Every transformation in Spark falls into one of two categories. Narrow transformations run at hardware speed across the cluster with no coordination. Wide transformations require all the executors to stop, exchange data over the network, and resume — an operation called a shuffle that costs orders of magnitude more than everything around it.

The line between narrow and wide is the single most important boundary in Spark. Every performance question about Spark — why is this slow, how do I make it faster, why did my cluster fall over, why is one executor doing all the work — comes back to this distinction. The rest of the course is largely about avoiding, minimizing, or optimizing wide transformations.
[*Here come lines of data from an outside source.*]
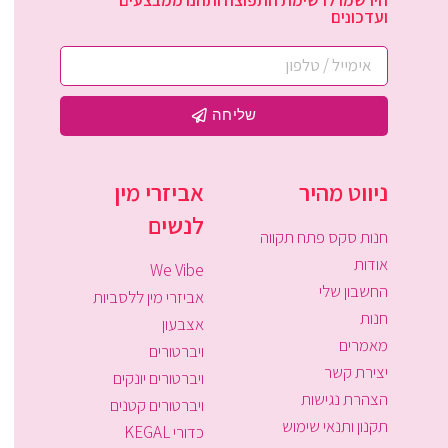
ועדכונים
שליחה
ניווט מהיר
אביזרי מין
לנשים
חנות סקס פתח תקווה
אודות
We Vibe
החשבון שלי
אביזרי מין ללסביות
חנות
אצבעון
מאמרים
ויברטורים
יצירת קשר
ויברטורים יונקים
הצהרת נגישות
ויברטורים קטנים
תקנון ותנאי שימוש
כדורי KEGAL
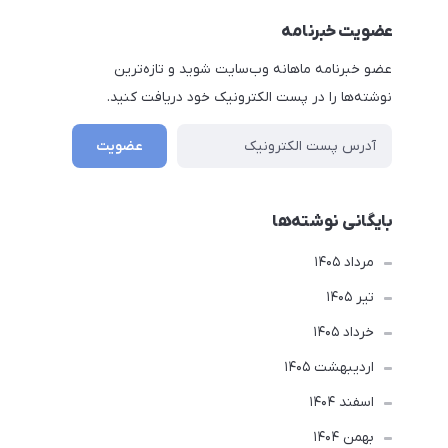
عضویت خبرنامه
عضو خبرنامه ماهانه وب‌سایت شوید و تازه‌ترین
نوشته‌ها را در پست الکترونیک خود دریافت کنید.
عضویت
بایگانی نوشته‌ها
مرداد 1405
تير 1405
خرداد 1405
ارديبهشت 1405
اسفند 1404
بهمن 1404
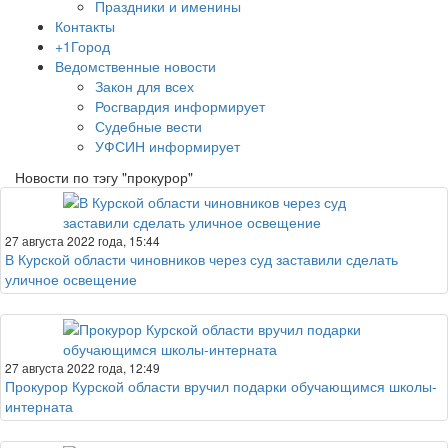
Праздники и именины
Контакты
+1Город
Ведомственные новости
Закон для всех
Росгвардия информирует
Судебные вести
УФСИН информирует
Новости по тэгу "прокурор"
27 августа 2022 года, 15:44
В Курской области чиновников через суд заставили сделать
уличное освещение
27 августа 2022 года, 12:49
Прокурор Курской области вручил подарки обучающимся школы-
интерната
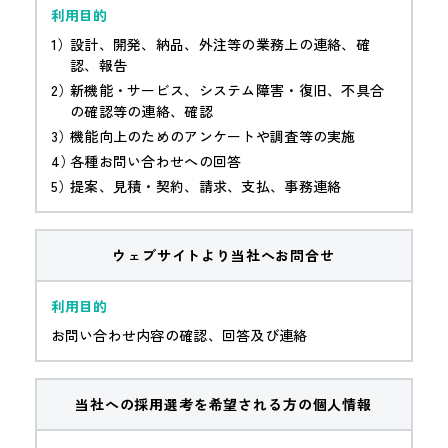
設計、開発、納品、外注等の業務上の連絡、確
認、報告
新機能・サービス、システム障害・復旧、不具合
の確認等の連絡、確認
機能向上のためのアンケートや調査等の実施
各種お問い合わせへの回答
提案、見積・契約、請求、支払、事務連絡
ウェブサイトより当社へお問合せ
お問い合わせ内容の確認、回答及び連絡
当社への採用選考を希望される方の個人情報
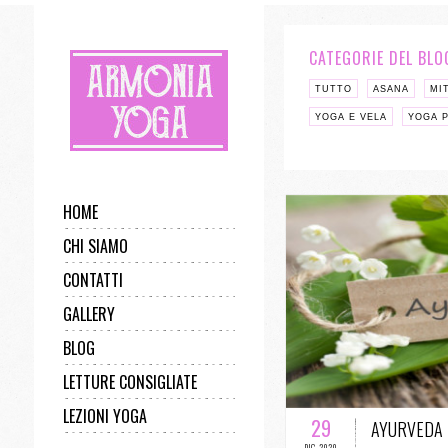
CATEGORIE DEL BLO
TUTTO
ASANA
MI
YOGA E VELA
YOGA P
HOME
CHI SIAMO
CONTATTI
GALLERY
BLOG
LETTURE CONSIGLIATE
0 COMMENTI 
LEZIONI YOGA
29
AYURVEDA
DIC-2020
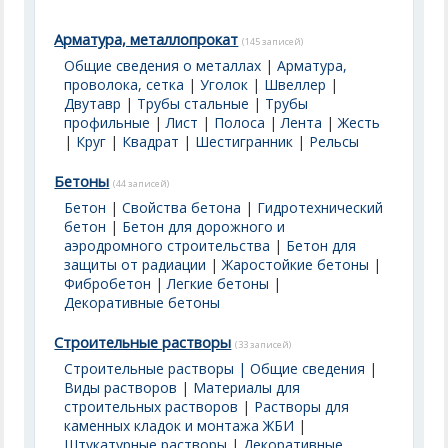
Арматура, металлопрокат
(145 записей)
Общие сведения о металлах
|
Арматура,
проволока, сетка
|
Уголок
|
Швеллер
|
Двутавр
|
Трубы стальные
|
Трубы
профильные
|
Лист
|
Полоса
|
Лента
|
Жесть
|
Круг
|
Квадрат
|
Шестигранник
|
Рельсы
Бетоны
(44 записей)
Бетон
|
Свойства бетона
|
Гидротехнический
бетон
|
Бетон для дорожного и
аэродромного строительства
|
Бетон для
защиты от радиации
|
Жаростойкие бетоны
|
Фибробетон
|
Легкие бетоны
|
Декоративные бетоны
Строительные растворы
(33 записей)
Строительные растворы | Общие сведения
|
Виды растворов
|
Материалы для
строительных растворов
|
Растворы для
каменных кладок и монтажа ЖБИ
|
Штукатурные растворы
|
Декоративные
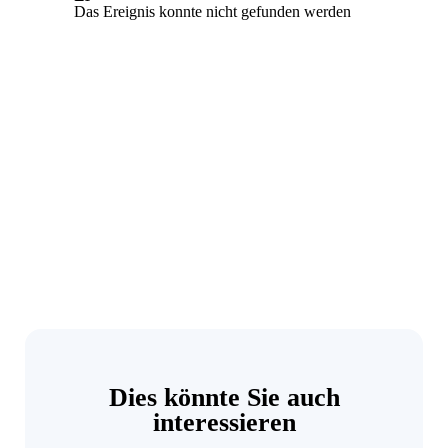
Dies könnte Sie auch
interessieren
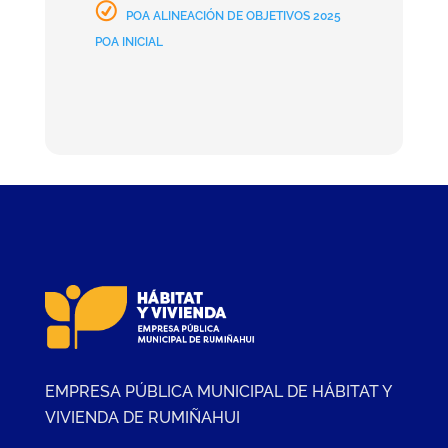
POA ALINEACIÓN DE OBJETIVOS 2025
POA INICIAL
EMPRESA PÚBLICA MUNICIPAL DE HÁBITAT Y
VIVIENDA DE RUMIÑAHUI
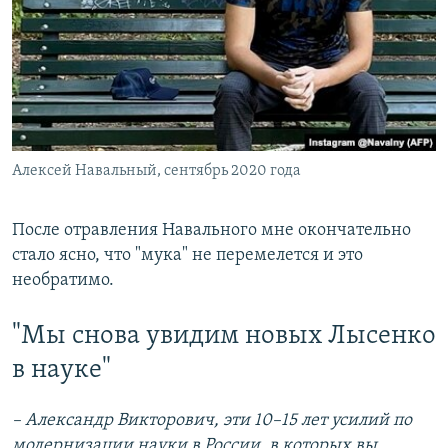
Алексей Навальный, сентябрь 2020 года
После отравления Навального мне окончательно
стало ясно, что "мука" не перемелется и это
необратимо.
"Мы снова увидим новых Лысенко
в науке"
– Александр Викторович, эти 10–15 лет усилий по
модернизации науки в России, в которых вы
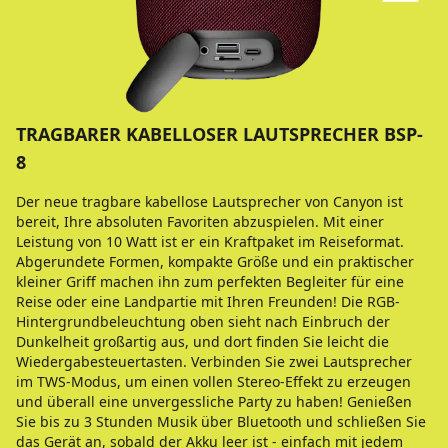
TRAGBARER KABELLOSER LAUTSPRECHER BSP-
8
Der neue tragbare kabellose Lautsprecher von Canyon ist
bereit, Ihre absoluten Favoriten abzuspielen. Mit einer
Leistung von 10 Watt ist er ein Kraftpaket im Reiseformat.
Abgerundete Formen, kompakte Größe und ein praktischer
kleiner Griff machen ihn zum perfekten Begleiter für eine
Reise oder eine Landpartie mit Ihren Freunden! Die RGB-
Hintergrundbeleuchtung oben sieht nach Einbruch der
Dunkelheit großartig aus, und dort finden Sie leicht die
Wiedergabesteuertasten. Verbinden Sie zwei Lautsprecher
im TWS-Modus, um einen vollen Stereo-Effekt zu erzeugen
und überall eine unvergessliche Party zu haben! Genießen
Sie bis zu 3 Stunden Musik über Bluetooth und schließen Sie
das Gerät an, sobald der Akku leer ist - einfach mit jedem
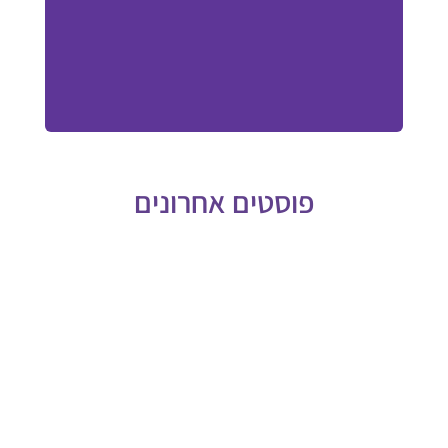
פוסטים אחרונים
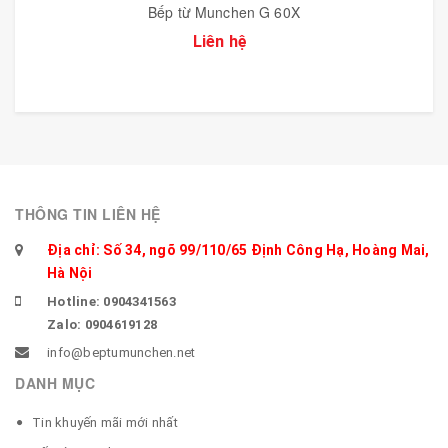
Bếp từ Munchen G 60X
Liên hệ
THÔNG TIN LIÊN HỆ
Địa chỉ: Số 34, ngõ 99/110/65 Định Công Hạ, Hoàng Mai,
Hà Nội
Hotline: 0904341563
Zalo: 0904619128
info@beptumunchen.net
DANH MỤC
Tin khuyến mãi mới nhất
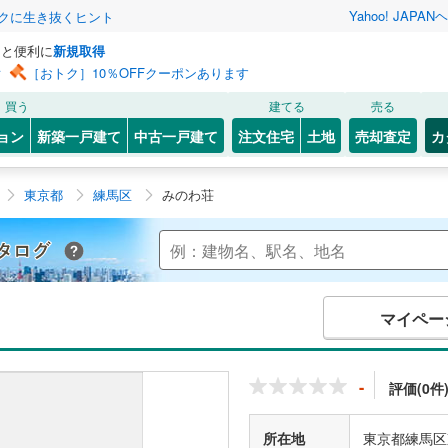
Yahoo! JAPAN
ヘ
トクに生き抜くヒント
っと便利に
新規取得
ン
［おトク］10％OFFクーポンあります
買う
建てる
売る
ョン
新築一戸建て
中古一戸建て
注文住宅
土地
売却査定
カ
東京都
練馬区
みのわ荘
Yahoo!不動産 マンションカタログ
マイペー
-
評価(0件
所在地
東京都練馬区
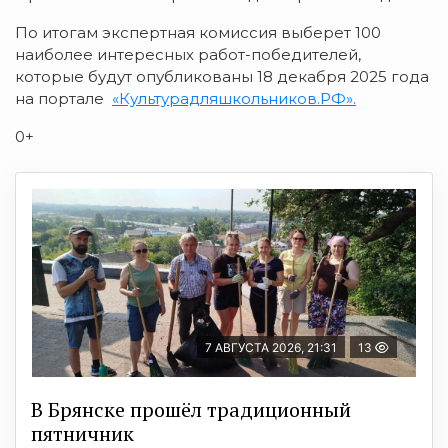
По итогам экспертная комиссия выберет 100
наиболее интересных работ-победителей,
которые будут опубликованы 18 декабря 2025 года
на портале
«Культурадляшкольников.РФ».
0+
7 АВГУСТА 2026, 21:31
13
В Брянске прошёл традиционный
пятничник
A quick recap of partitions

Before the definition makes sense, the partition model. A Spark DataFrame is split into many partitions — typically 100 to a few thousand — distributed across the cluster’s executors. Each partition lives on one machine and is processed by one task. As long as each task’s work is independent of the others, the cluster is happy and your job runs at the speed of the slowest task. Things stop being happy when a task on machine A needs to know something that’s on machine B. That’s when data has to move.

The definition

A narrow transformation is one where each output partition depends on exactly one input partition. Each task can run independently on its own machine, looking only at its own slice of data, and produce its slice of the output. No coordination. No network.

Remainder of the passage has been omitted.